I was trying to think of what to name this post.. But, you can really name something that means so much. Many of you are aware of the current situation we are in. Especially in regards to our adoption, the emotional toll, and the finanacial one as well... I never imagined at the beginning of this year.. We would be here.

Many of us in the family have really been struggling with the whole commitment of faith, considering that there are so many things that are taking place at once, and the roller coaster we seem to be on everyday. It's hard, when someone ask what we think will happen, or our odds. Now, all I can do is look at them and say. 'it's in the Lords hands.'

There are moments in life, where lets face it. Life happens. In those moments where you think you have it all figured out, and someone decides to through a wrench in the works.

This past month has been the most spiritually rewarding time in our lives. I have never felt so blessed, and so surrounded by love... It really has been moments where we have been looking over the edge... ready to jump... This quote fits us perfectly.


This really has been our moments. I have felt isolated, hurt and betrayed.. Shortly followed by humility, gratitude, and love... I can honestly say the Lord has a plan, he knows what we need... We just need to listen..

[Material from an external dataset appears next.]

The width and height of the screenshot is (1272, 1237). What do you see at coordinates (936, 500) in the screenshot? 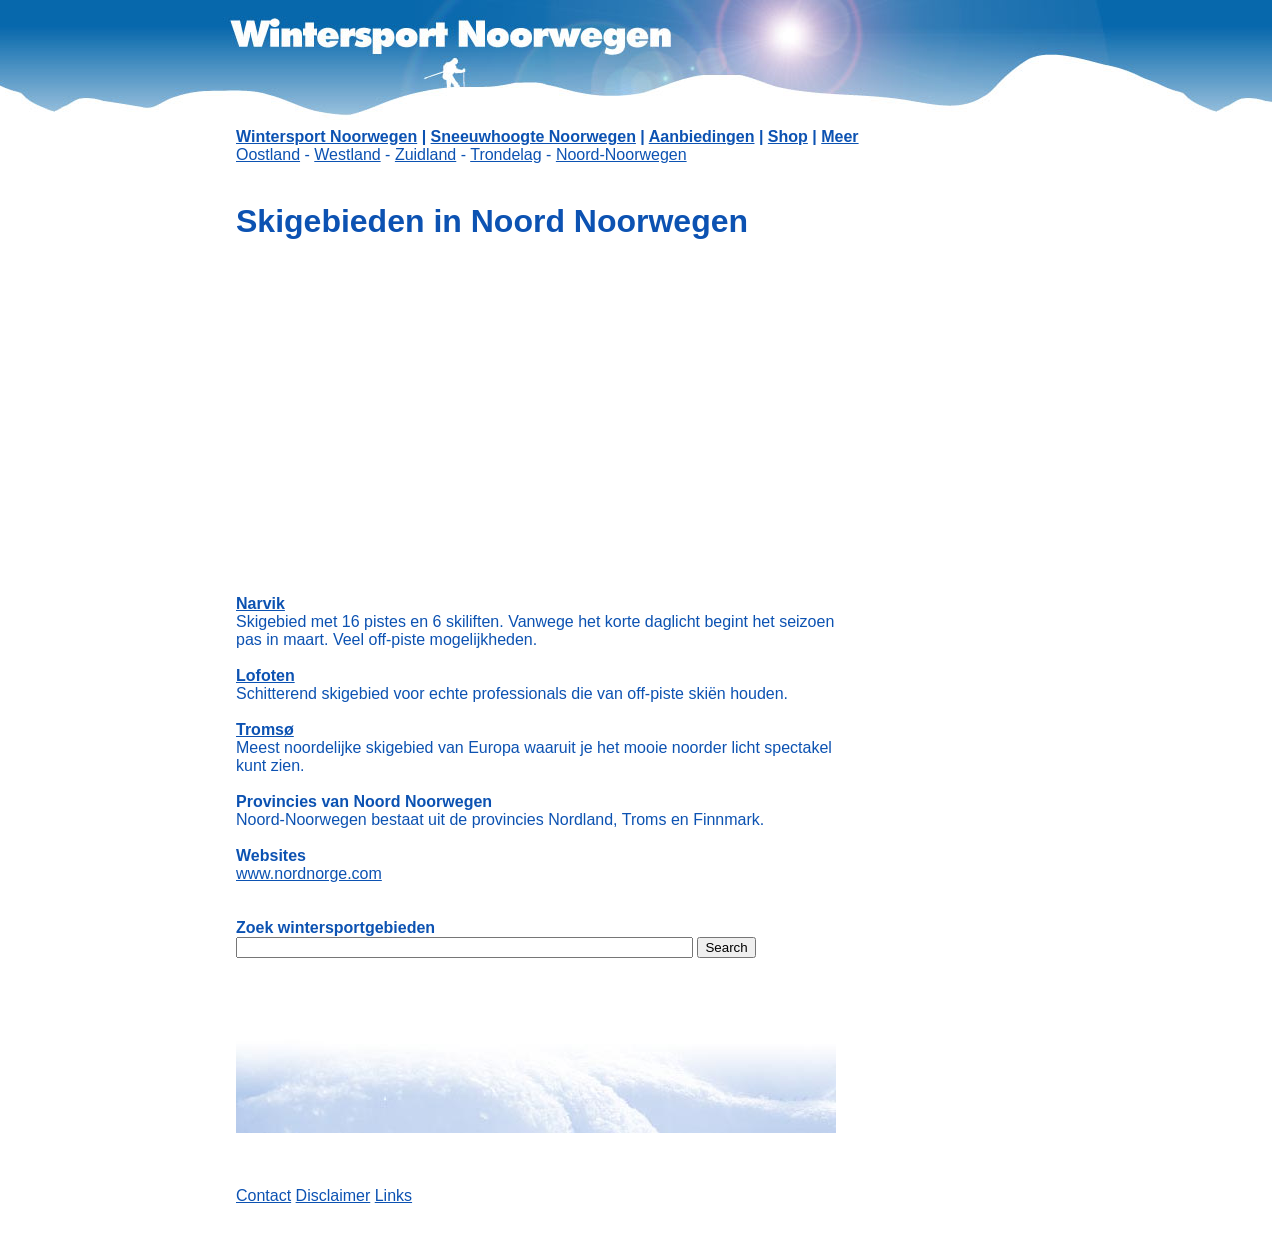 I see `[Advertisement]` at bounding box center [936, 500].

I am writting this post because I know there are a lot of people who read and have followed with a watchfull eye of the happenings in our life. Your prayers have been felt, as well as your faith. I have countless family members who bring me strength. I want them to know... Although you may feel like your faith isn't enough... Showing me that your faith is still intact.. gives me strength to push forward.. You set an example for my family, and I love you all so much.

I've spent so many moments in quite prayer, in moments where I felt I had nothing left... all I really needed was my faith.